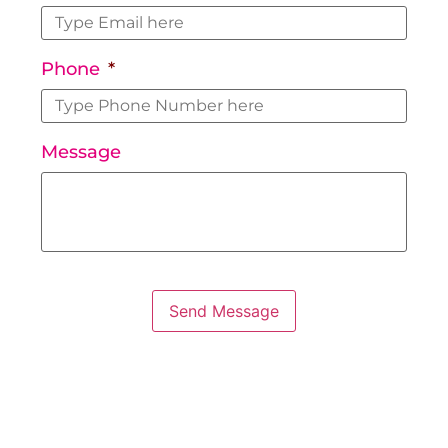
Phone
*
Message
Send Message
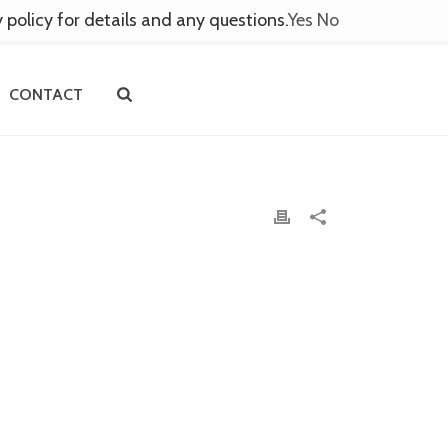
y policy for details and any questions.
Yes
No
CONTACT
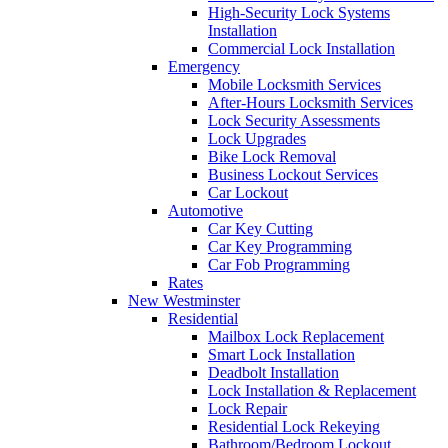
High-Security Lock Systems
Installation
Commercial Lock Installation
Emergency
Mobile Locksmith Services
After-Hours Locksmith Services
Lock Security Assessments
Lock Upgrades
Bike Lock Removal
Business Lockout Services
Car Lockout
Automotive
Car Key Cutting
Car Key Programming
Car Fob Programming
Rates
New Westminster
Residential
Mailbox Lock Replacement
Smart Lock Installation
Deadbolt Installation
Lock Installation & Replacement
Lock Repair
Residential Lock Rekeying
Bathroom/Bedroom Lockout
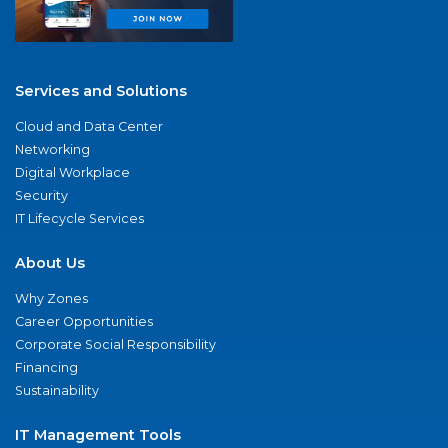
Services and Solutions
Cloud and Data Center
Networking
Digital Workplace
Security
IT Lifecycle Services
About Us
Why Zones
Career Opportunities
Corporate Social Responsibility
Financing
Sustainability
IT Management Tools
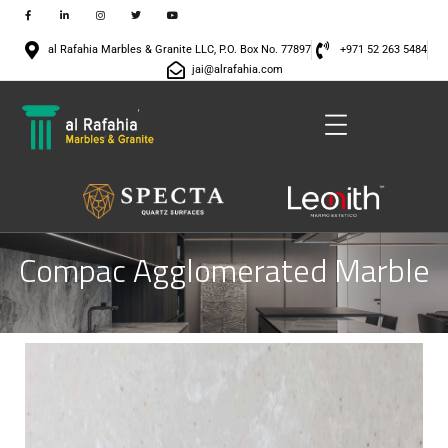
al Rafahia Marbles & Granite LLC, P.O. Box No. 77897
+971 52 263 5484
jai@alrafahia.com
Compac Agglomerated Marble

━━━━━━━━━━━━━━━━

:: PROBLEM TO SOLVE ::
Your copy should begin at the line containing "Cloud and Data Center" and end at the last line of the data above, matching each line exactly and holding no pictures.

:: SOLVED EXERCISE ::
Cloud and Data Center
Networking
Digital Workplace
Security
IT Lifecycle Services
About Us
Why Zones
Career Opportunities
Corporate Social Responsibility
Financing
Sustainability
IT Management Tools
al Rafahia Marbles & Granite LLC, P.O. Box No. 77897
+971 52 263 5484
jai@alrafahia.com
Compac Agglomerated Marble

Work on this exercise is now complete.